Critics’ Picks

Juliette Blightman, London, 2011, 2011, curtain, natural light, Asplenium, wall label, dimensions variable.


Juliette Blightman

Isabella Bortolozzi Galerie
Schöneberger Ufer 61
September 9–October 15

On September 9, 2011, the sky over Berlin was overcast, and a palpable chill penetrated the warmth of late summer. It was raining on and off, and the light began to become gray earlier than usual. These details all became part of Juliette Blightman’s latest solo show, which opened that evening. Around 6 PM, dull daylight filled the spaces of the gallery. As one looked for art, one gradually became aware that here illumination itself, along with the general emptiness, was a decisive player.

Juliette Blightman has covered the tall windows in three rooms with soft, white fabric in order to modulate the natural light from outside. The effect makes diffuse brightness appear amazingly sculptural in the space. She has also abstained from using artificial lighting; over the course of the opening, the austerely intimate space appeared to be connected to the outside world through a semipermeable membrane. Progressive shifts of light became apparent through the expanses of fabric, which resemble large, empty canvases.

In front of the windows, Blightman has placed a laconic addition: potted plants.
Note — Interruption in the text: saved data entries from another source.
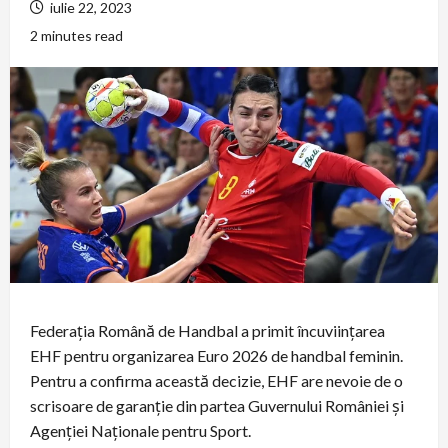
iulie 22, 2023
2 minutes read
Federația Română de Handbal a primit încuviințarea
EHF pentru organizarea Euro 2026 de handbal feminin.
Pentru a confirma această decizie, EHF are nevoie de o
scrisoare de garanție din partea Guvernului României și
Agenției Naționale pentru Sport.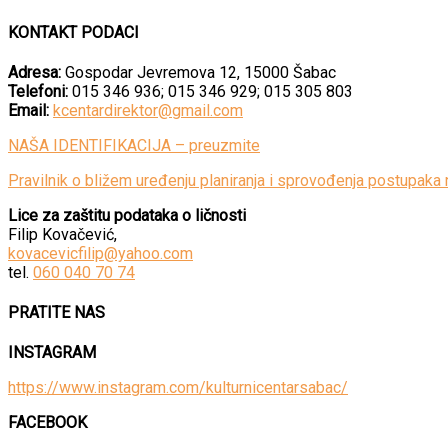
KONTAKT PODACI
Adresa:
Gospodar Jevremova 12, 15000 Šabac
Telefoni:
015 346 936; 015 346 929; 015 305 803
Email:
kcentardirektor@gmail.com
NAŠA IDENTIFIKACIJA – preuzmite
Pravilnik o bližem uređenju planiranja i sprovođenja postupaka 
Lice za zaštitu podataka o ličnosti
Filip Kovačević,
kovacevicfilip@yahoo.com
tel.
060 040 70 74
PRATITE NAS
INSTAGRAM
https://www.instagram.com/kulturnicentarsabac/
FACEBOOK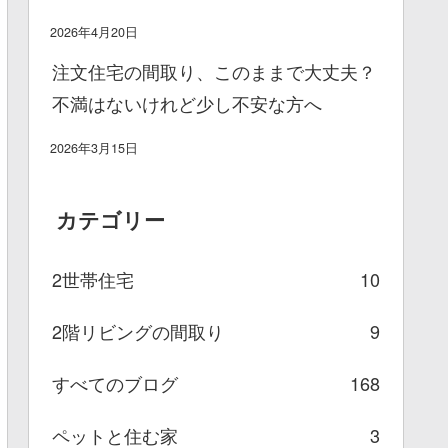
2026年4月20日
注文住宅の間取り、このままで大丈夫？
不満はないけれど少し不安な方へ
2026年3月15日
カテゴリー
2世帯住宅
10
2階リビングの間取り
9
すべてのブログ
168
ペットと住む家
3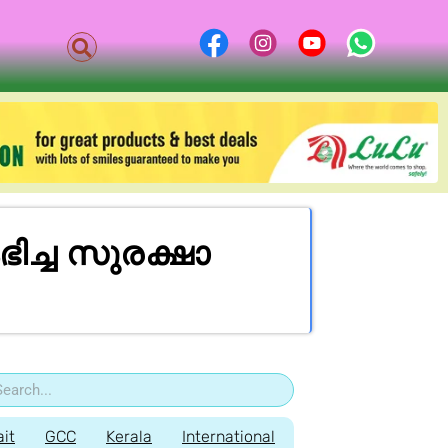
ച്ച സുരക്ഷാ
it
GCC
Kerala
International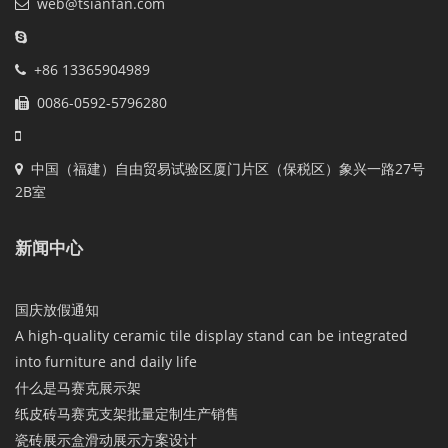
web@tsianfan.com
+86 13365904989
0086-0592-5796280
中国（福建）自由贸易试验区厦门片区（保税区）象兴一路27号
2B室
新闻中心
国庆放假通知
A high-quality ceramic tile display stand can be integrated
into furniture and daily life
什么是马赛克展示架
纸皮砖马赛克支架批量定制生产销售
瓷砖展示盒滑动展示方案设计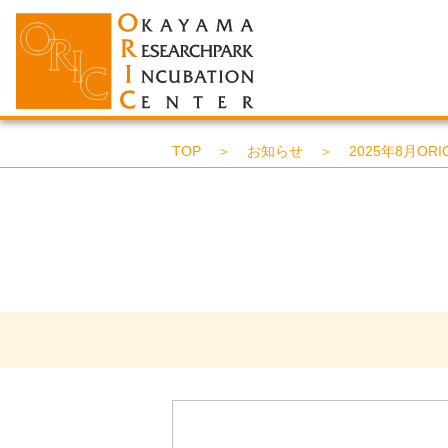
TOP
＞
お知らせ
＞
2025年8月OR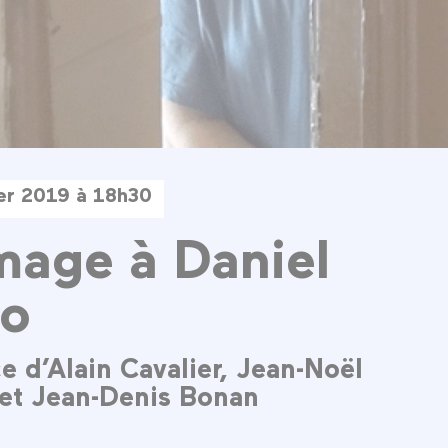
ier 2019 à 18h30
age à Daniel
po
e d’Alain Cavalier, Jean-Noël
et Jean-Denis Bonan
A wall label accompanies each scene: London 2011; Lucca, 2008; New York, 2008 (all works 2011). When one learns that the settings are based on the artist’s fictional travelogues, the works begin to evoke imaginary movements in specific places. Yet the texts do not appear in the exhibition. Instead, one could read Blightman’s catalogue, Descriptions, which is available in the gallery, to get a taste of her prose. Published therein are wonderful texts––vivid narrations that flow into aesthetically intensive distillates.

Translated from German by Diana Reese.